DIRECTIONS: Through to the final line, write out the records below exactly, omitting any images they contain.

□ □ □ □ □

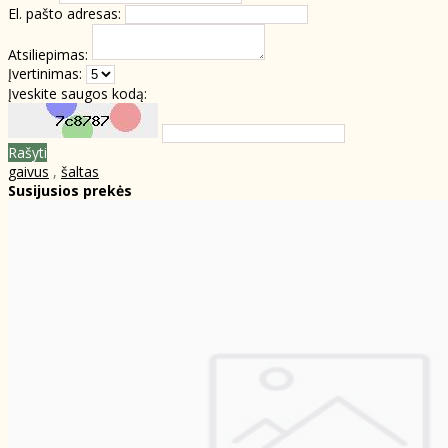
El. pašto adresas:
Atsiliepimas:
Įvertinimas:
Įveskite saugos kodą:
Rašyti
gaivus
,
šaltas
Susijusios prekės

□ □ □ □ □

SOLUTION FOR THIS EXERCISE:
El. pašto adresas:
Atsiliepimas:
Įvertinimas:
Įveskite saugos kodą:
Rašyti
gaivus
,
šaltas
Susijusios prekės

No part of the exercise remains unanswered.